Arian erklärte, Katar liege geografisch gesehen sehr nahe am Iran: »Wir sprechen hier von einer Militärbasis, die nur etwa zweihundert Kilometer von der nächsten iranischen Küste entfernt ist« und sei »wahrscheinlich das einfachste und nächstgelegene Ziel für die iranischen Raketen«. Die Iraner hätten Katar im Voraus über diesen Angriff informiert, das anschließend die Amerikaner in Kenntnis gesetzt haben. »Daher war das, was sie getan haben, eine bloß symbolische Geste und zum Teil Propaganda, um dem iranischen Volk zu zeigen, dass wir etwas unternommen haben.«
In einer Forschungsarbeit des Egyptian Center for Thought and Strategic Studies wurden drei wesentliche Auswirkungen des Angriffs auf den Stützpunkt identifiziert:
- Der Iran versuchte eine direkte Botschaft zu senden, dass er trotz der israelischen und amerikanischen Angriffe seine wichtigste Abschreckungswaffe, das Raketenprogramm, nicht verloren habe und keine Zugeständnisse in Bezug auf sein ballistisches Raketenprogramm akzeptieren werde.
- Der Iran entschied sich für einen begrenzten, koordinierten Angriff, um das Regime vor seiner Basis nicht zu blamieren. Der Angriff befriedigte die innenpolitischen Forderungen nach Vergeltung und signalisierte gleichzeitig der internationalen Gemeinschaft, dass die Islamische Republik zu einer Deeskalation bereit ist.

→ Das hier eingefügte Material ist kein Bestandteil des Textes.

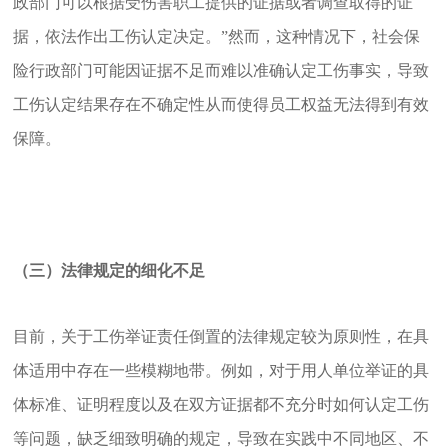
政部门可以根据受伤害职工提供的证据或者调查取得的证
据，依法作出工伤认定决定。”然而，这种情况下，社会保
险行政部门可能因证据不足而难以准确认定工伤事实，导致
工伤认定结果存在不确定性从而使得员工权益无法得到有效
保障。
（三）法律规定的细化不足
目前，关于工伤举证责任倒置的法律规定较为原则性，在具
体适用中存在一些模糊地带。例如，对于用人单位举证的具
体标准、证明程度以及在双方证据都不充分时如何认定工伤
等问题，缺乏细致明确的规定，导致在实践中不同地区、不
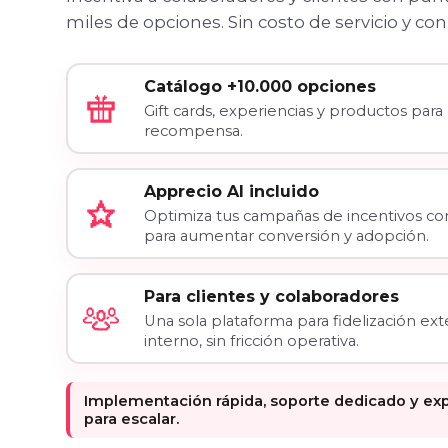
miles de opciones. Sin costo de servicio y co
Catálogo +10.000 opciones
Gift cards, experiencias y productos para
recompensa.
Apprecio AI incluido
Optimiza tus campañas de incentivos con
para aumentar conversión y adopción.
Para clientes y colaboradores
Una sola plataforma para fidelización ex
interno, sin fricción operativa.
Implementación rápida, soporte dedicado y exp
para escalar.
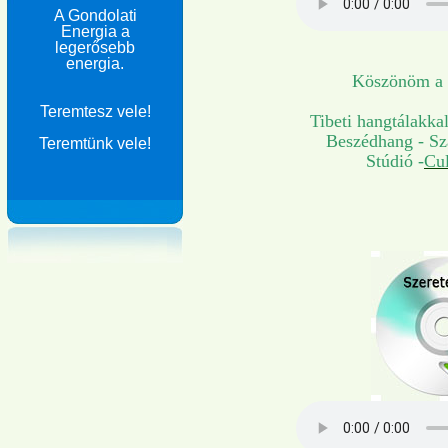
A Gondolati
Energia a
legerősebb
energia.
Köszönöm a s
Teremtesz vele!
Tibeti hangtálakka
Beszédhang - Sz
Teremtünk vele!
Stúdió -
Cul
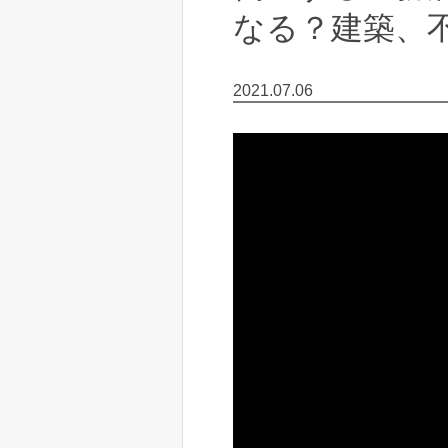
なる？建築、
2021.07.06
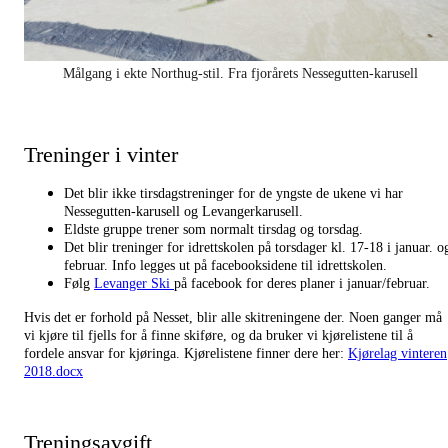
Målgang i ekte Northug-stil. Fra fjorårets Nessegutten-karusell
Treninger i vinter
Det blir ikke tirsdagstreninger for de yngste de ukene vi har
Nessegutten-karusell og Levangerkarusell.
Eldste gruppe trener som normalt tirsdag og torsdag.
Det blir treninger for idrettskolen på torsdager kl. 17-18 i januar. o
februar. Info legges ut på facebooksidene til idrettskolen.
Følg
Levanger Ski
på facebook for deres planer i januar/februar.
Hvis det er forhold på Nesset, blir alle skitreningene der. Noen ganger må
vi kjøre til fjells for å finne skiføre, og da bruker vi kjørelistene til å
fordele ansvar for kjøringa. Kjørelistene finner dere her:
Kjørelag vinteren
2018.docx
Treningsavgift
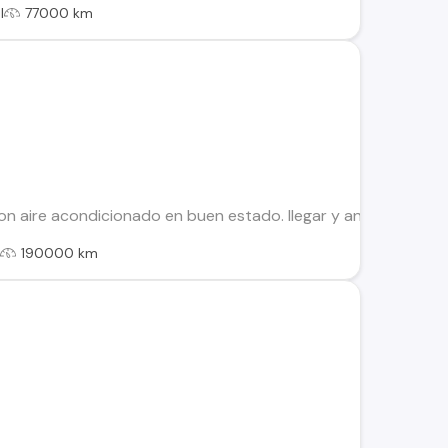
l
77000 km
on aire acondicionado en buen estado. llegar y andar. al día.
l
190000 km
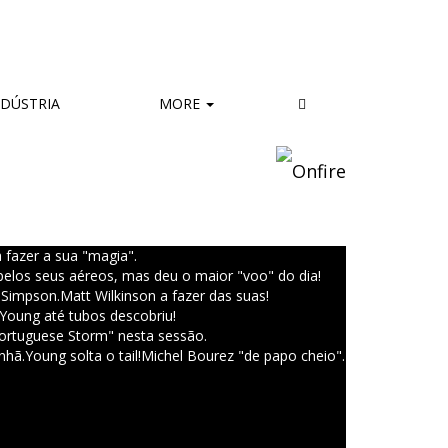
DÚSTRIA
MORE
 fazer a sua "magia".
pelos seus aéreos, mas deu o maior "voo" do dia!
 Simpson.
Matt Wilkinson a fazer das suas!
Young até tubos descobriu!
ortuguese Storm" nesta sessão.
nhã.
Young solta o tail!
Michel Bourez "de papo cheio".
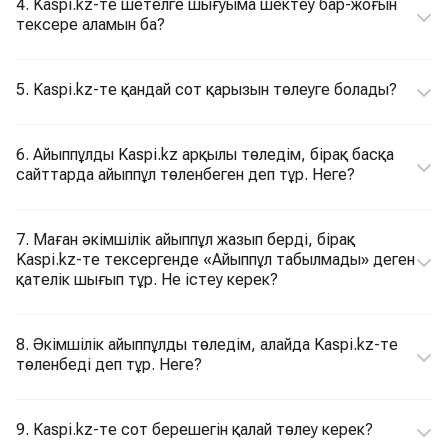
4. Kaspi.kz-те шетелге шығуыма шектеу бар-жоғын
тексере аламын ба?
5. Kaspi.kz-те қандай сот қарызын төлеуге болады?
6. Айыппұлды Kaspi.kz арқылы төледім, бірақ басқа
сайттарда айыппұл төленбеген деп тұр. Неге?
7. Маған әкімшілік айыппұл жазып берді, бірақ
Kaspi.kz-те тексергенде «Айыппұл табылмады» деген
қателік шығып тұр. Не істеу керек?
8. Әкімшілік айыппұлды төледім, алайда Kaspi.kz-те
төленбеді деп тұр. Неге?
9. Kaspi.kz-те сот берешегін қалай төлеу керек?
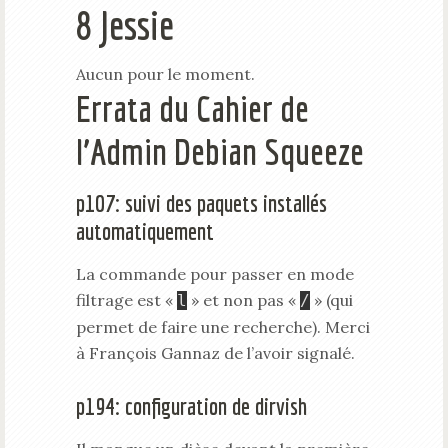
8 Jessie
Aucun pour le moment.
Errata du Cahier de
l’Admin Debian Squeeze
p107: suivi des paquets installés
automatiquement
La commande pour passer en mode
filtrage est «
» et non pas «
» (qui
l
/
permet de faire une recherche). Merci
à François Gannaz de l’avoir signalé.
p194: configuration de dirvish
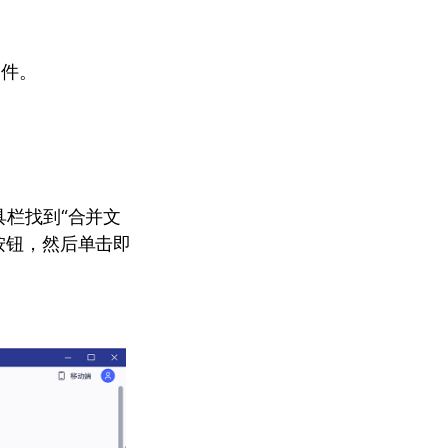
文件。
具栏找到“合并文
按钮，然后单击即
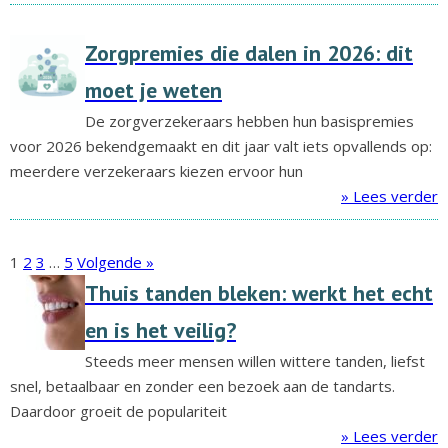
Zorgpremies die dalen in 2026: dit
moet je weten
De zorgverzekeraars hebben hun basispremies
voor 2026 bekendgemaakt en dit jaar valt iets opvallends op:
meerdere verzekeraars kiezen ervoor hun
» Lees verder
1
2
3
…
5
Volgende »
Thuis tanden bleken: werkt het echt
en is het veilig?
Steeds meer mensen willen wittere tanden, liefst
snel, betaalbaar en zonder een bezoek aan de tandarts.
Daardoor groeit de populariteit
» Lees verder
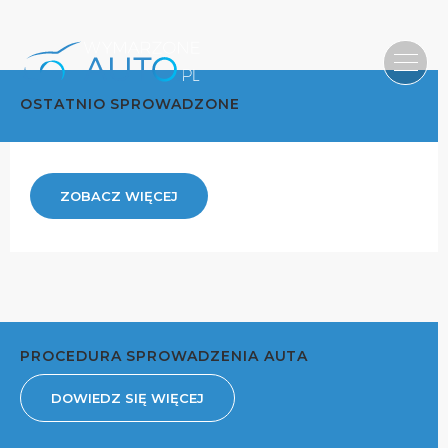
OSTATNIO SPROWADZONE
ZOBACZ WIĘCEJ
PROCEDURA SPROWADZENIA AUTA
DOWIEDZ SIĘ WIĘCEJ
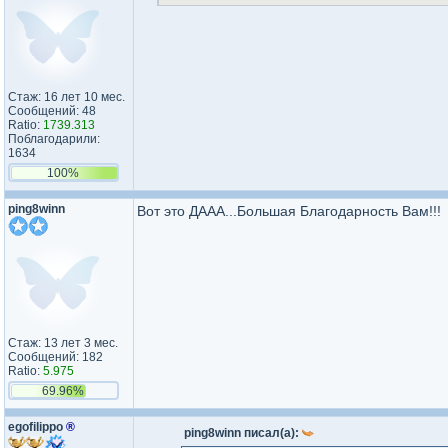
Стаж: 16 лет 10 мес.
Сообщений: 48
Ratio:
1739.313
Поблагодарили:
1634
100%
ping8winn
Вот это ДААА...Большая Благодарность Вам!!!
Стаж: 13 лет 3 мес.
Сообщений: 182
Ratio:
5.975
69.96%
egofilippo
®
ping8winn писал(а):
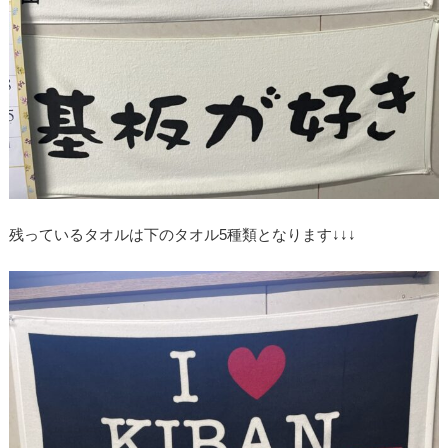
残っているタオルは下のタオル5種類となります↓↓↓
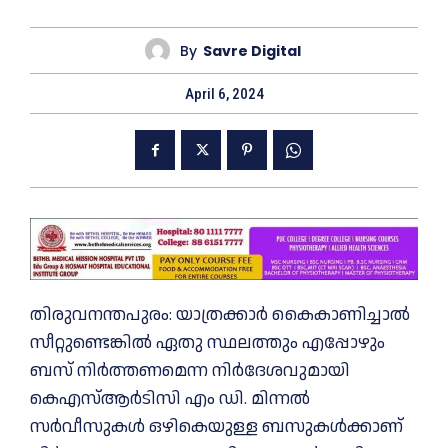
By
Savre Digital
April 6, 2024
തിരുവനന്തപുരം: യാത്രക്കാർ കൈകാണിച്ചാൽ
സീറ്റുണ്ടെങ്കിൽ ഏതു സ്ഥലത്തും എപ്പോഴും
ബസ് നിർത്തണമെന്ന നിർദേശവുമായി
കെഎസ്ആർടിസി എം ഡി. മിന്നൽ
സർവീസുകൾ ഒഴികെയുള്ള ബസുകൾക്കാണ്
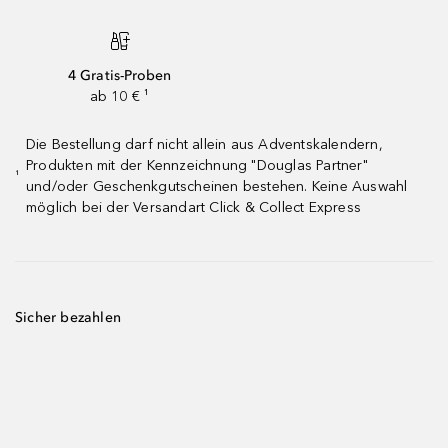
4 Gratis-Proben
ab 10 € ¹
Die Bestellung darf nicht allein aus Adventskalendern,
Produkten mit der Kennzeichnung "Douglas Partner"
¹
und/oder Geschenkgutscheinen bestehen. Keine Auswahl
möglich bei der Versandart Click & Collect Express
Sicher bezahlen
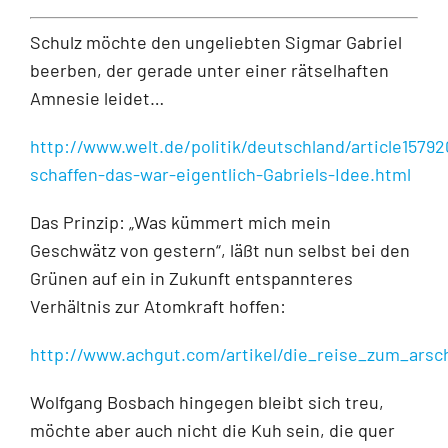
Schulz möchte den ungeliebten Sigmar Gabriel
beerben, der gerade unter einer rätselhaften
Amnesie leidet…
http://www.welt.de/politik/deutschland/article1579
schaffen-das-war-eigentlich-Gabriels-Idee.html
Das Prinzip: „Was kümmert mich mein
Geschwätz von gestern“, läßt nun selbst bei den
Grünen auf ein in Zukunft entspannteres
Verhältnis zur Atomkraft hoffen:
http://www.achgut.com/artikel/die_reise_zum_arsc
Wolfgang Bosbach hingegen bleibt sich treu,
möchte aber auch nicht die Kuh sein, die quer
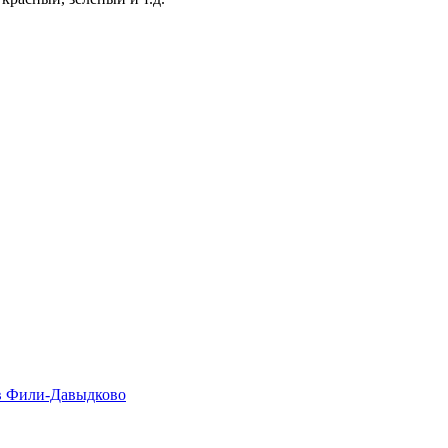
в Фили-Давыдково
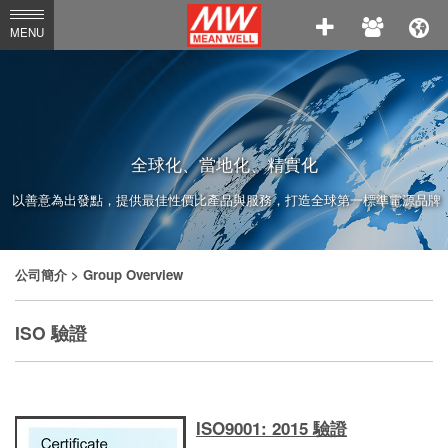
MEAN
MENU
WELL
Enterprises
Co.,
Ltd.
全球化、當地化、精實化
以善意為出發點，提供最佳性價比產品與服務，打造全球第一標準電源品牌
公司簡介
> Group Overview
ISO 驗證
ISO9001: 2015 驗證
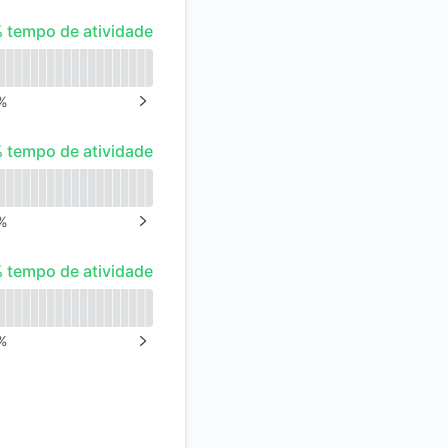
tempo de atividade
 tempo de atividade
%
NEXT PAGE
tempo de atividade
 tempo de atividade
%
NEXT PAGE
tempo de atividade
 tempo de atividade
%
NEXT PAGE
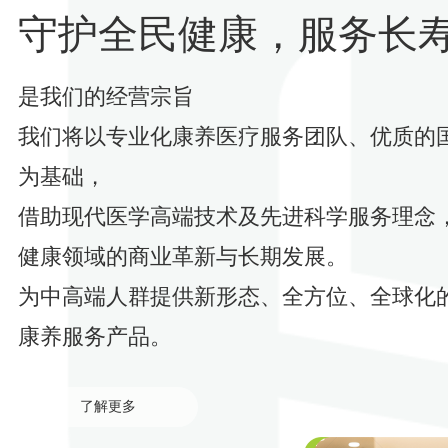
守护全民健康，服务长
是我们的经营宗旨
我们将以专业化康养医疗服务团队、优质的
为基础，
借助现代医学高端技术及先进科学服务理念
健康领域的商业革新与长期发展。
为中高端人群提供新形态、全方位、全球化
康养服务产品。
了解更多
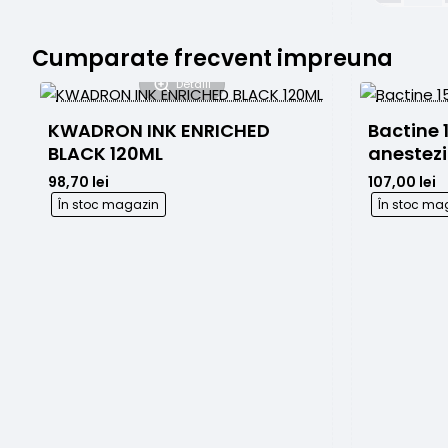
Honey
Ink
Stencil
Bright
250g
White
Cumparate frecvent impreuna
120ml
Detalii
KWADRON INK ENRICHED 
Bactine 
BLACK 120ML
98,70 lei
107,00 lei
În stoc magazin
În stoc ma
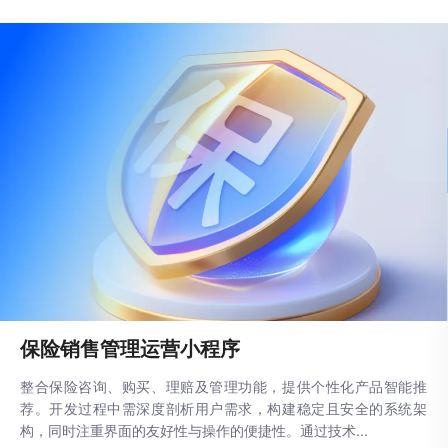
保险销售管理运营小程序
整合保险咨询、购买、理赔及管理功能，提供个性化产品智能推
荐。开发过程中需深度剖析用户需求，构建稳定且安全的系统架
构，同时注重界面的友好性与操作的便捷性。通过技术...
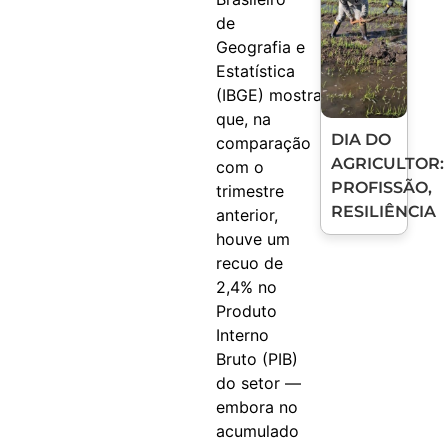
de
Geografia e
Estatística
(IBGE) mostram
que, na
DIA DO
comparação
AGRICULTOR:
com o
PROFISSÃO,
trimestre
RESILIÊNCIA
anterior,
houve um
recuo de
2,4% no
Produto
Interno
Bruto (PIB)
do setor —
embora no
acumulado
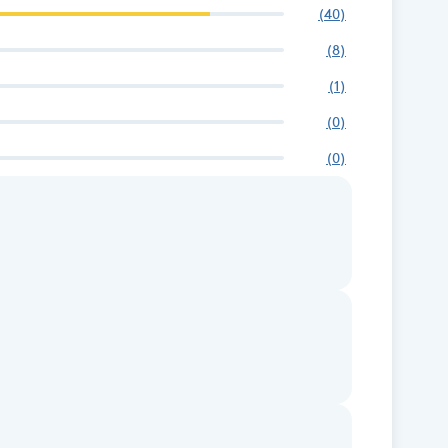
(
40
)
(
8
)
(
1
)
(
0
)
(
0
)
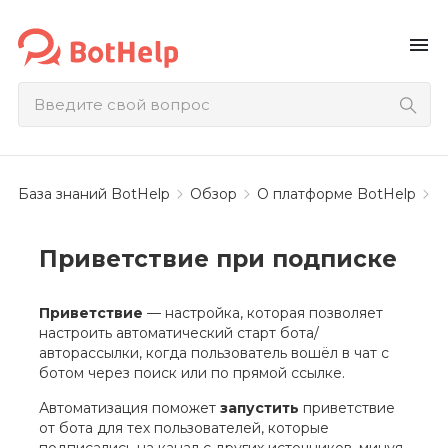
menu
База знаний BotHelp
Обзор
О платформе BotHelp
В
Приветствие при подписке
Приветствие
— настройка, которая позволяет
настроить автоматический старт бота/
авторассылки, когда пользователь вошёл в чат с
ботом через поиск или по прямой ссылке.
Автоматизация поможет
запустить
приветствие
от бота для тех пользователей, которые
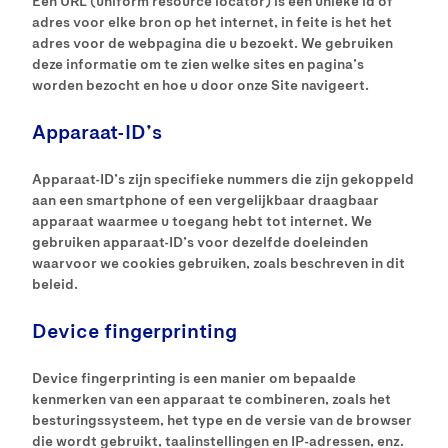
Een URL (uniform resource locator) is een unieke id of
adres voor elke bron op het internet, in feite is het het
adres voor de webpagina die u bezoekt. We gebruiken
deze informatie om te zien welke sites en pagina’s
worden bezocht en hoe u door onze Site navigeert.
Apparaat-ID’s
Apparaat-ID’s zijn specifieke nummers die zijn gekoppeld
aan een smartphone of een vergelijkbaar draagbaar
apparaat waarmee u toegang hebt tot internet. We
gebruiken apparaat-ID’s voor dezelfde doeleinden
waarvoor we cookies gebruiken, zoals beschreven in dit
beleid.
Device fingerprinting
Device fingerprinting is een manier om bepaalde
kenmerken van een apparaat te combineren, zoals het
besturingssysteem, het type en de versie van de browser
die wordt gebruikt, taalinstellingen en IP-adressen, enz.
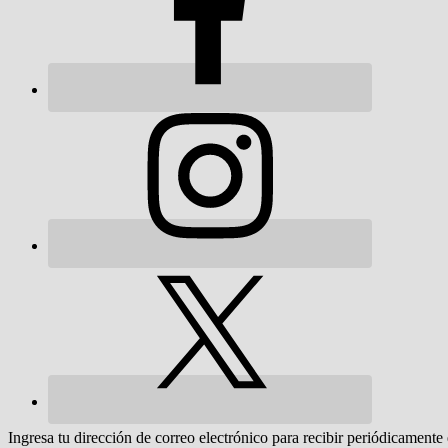
Ingresa tu dirección de correo electrónico para recibir periódicamente 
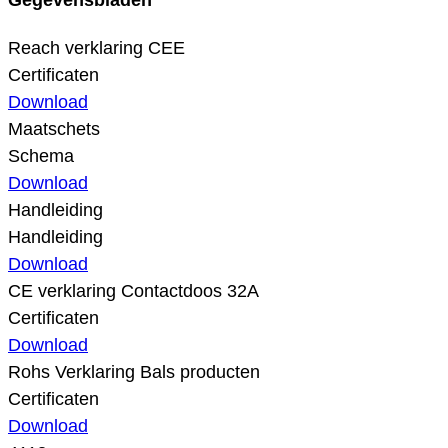
Reach verklaring CEE
Certificaten
Download
Maatschets
Schema
Download
Handleiding
Handleiding
Download
CE verklaring Contactdoos 32A
Certificaten
Download
Rohs Verklaring Bals producten
Certificaten
Download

- Der Iran sandte eine politische Botschaft an die Vereinigten Staaten, dass seine Raketen amerikanische Interessen in der Region erreichen können, was ein Versuch Teherans ist, eine neue Abschreckungsgleichung in der Region zu etablieren.
Schließlich entschied sich der Iran für den Luftwaffenstützpunkt Al Udeid, da dieser sowohl militärisch als auch politisch das kostengünstigste Ziel war, da er in der Nähe des iranischen Festlands liegt, abgelegen ist und von den Vereinigten Staaten evakuiert worden war. Trotz des begrenzten Umfangs des Angriffs und seiner vorherigen Koordinierung stellt er einen Versuch des Irans dar, eine Abschreckungsgleichung zu etablieren, wonach iranische Raketen amerikanische Interessen und Washingtons Verbündete in der Region treffen können. Dass Donald Trump sich über Teheran lustig machte, indem er sich beim Regime für dessen Warnung bedankte, zeigt aber, wie geschwächt der Iran aus dem zwölftägigen Krieg mit Israel hervorging.